Les recommandations spécifiques à certaines pathologies, exposées dans le rapport d’expertise, ne sont volontairement pas présentées dans notre article ayant pour objectif de faire une présentation générale de l’expertise collective.

 

Parmi ces recommandations, il est fait mention de contrôle de l’intensité de l’exercice musculaire (Tab. 2).

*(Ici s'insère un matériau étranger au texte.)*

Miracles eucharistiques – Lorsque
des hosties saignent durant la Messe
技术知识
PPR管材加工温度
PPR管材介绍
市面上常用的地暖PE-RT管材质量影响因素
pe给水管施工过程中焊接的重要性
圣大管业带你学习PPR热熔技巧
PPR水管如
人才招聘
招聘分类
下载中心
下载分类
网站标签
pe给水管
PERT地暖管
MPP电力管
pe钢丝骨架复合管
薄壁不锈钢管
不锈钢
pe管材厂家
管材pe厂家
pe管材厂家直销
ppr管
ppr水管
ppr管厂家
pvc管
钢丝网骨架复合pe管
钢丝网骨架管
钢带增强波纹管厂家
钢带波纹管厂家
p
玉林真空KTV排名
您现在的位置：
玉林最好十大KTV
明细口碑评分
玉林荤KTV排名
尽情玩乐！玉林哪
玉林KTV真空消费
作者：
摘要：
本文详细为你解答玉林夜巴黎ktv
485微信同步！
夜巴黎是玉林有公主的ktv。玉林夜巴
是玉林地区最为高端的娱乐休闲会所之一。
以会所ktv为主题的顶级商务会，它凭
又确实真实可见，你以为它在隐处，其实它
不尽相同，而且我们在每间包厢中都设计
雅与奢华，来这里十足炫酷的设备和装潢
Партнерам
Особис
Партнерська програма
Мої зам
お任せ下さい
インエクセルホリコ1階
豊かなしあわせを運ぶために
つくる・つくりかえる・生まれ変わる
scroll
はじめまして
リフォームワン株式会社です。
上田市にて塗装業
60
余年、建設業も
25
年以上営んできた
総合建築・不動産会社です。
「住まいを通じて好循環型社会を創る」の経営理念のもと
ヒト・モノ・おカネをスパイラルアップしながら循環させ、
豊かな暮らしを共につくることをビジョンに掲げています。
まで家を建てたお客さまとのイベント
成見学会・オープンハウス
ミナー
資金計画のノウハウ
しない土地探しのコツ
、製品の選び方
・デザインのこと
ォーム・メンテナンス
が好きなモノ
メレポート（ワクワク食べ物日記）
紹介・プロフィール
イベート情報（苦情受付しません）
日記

Pour les exercices de renforcement musculaire, le plan de séance proposé est basé sur la réalisation de 8 à 10 exercices utilisant les principaux groupes musculaires avec 8 à 12 répétitions à chaque exercice. L’intensité de ces exercices doit être modérée au départ puis elle peut se rapprocher d’un score 7 sur l’EVA de Borg 0-10.

 

Conclusion

Les bénéfices pour la santé d’une activité physique régulière sont reconnus et l’intérêt d’une personnalisation des séances d’exercice musculaire est souligné. Cette préconisation permet également d’assurer une gestion des risques pour la santé liés à la pratique d’une activité physique et sportive, ceux-ci étant également minimisés par le respect de précautions élémentaires, un suivi médical adapté et un encadrement compétent. Afin de pouvoir appliquer au mieux ces recommandations médicales, il est nécessaire de considérer que la promotion d’une activité physique et sportive favorable à la santé implique une formation des professionnels de santé et du sport et le développement de nouveaux métiers organisés en réseaux.

Référence

Activité Physique. Contextes et effets sur la santé. Expertise collective. Les éditions Inserm, 2008 ; 101 rue de Tolbiac, 75013 Paris. www.inserm.fr.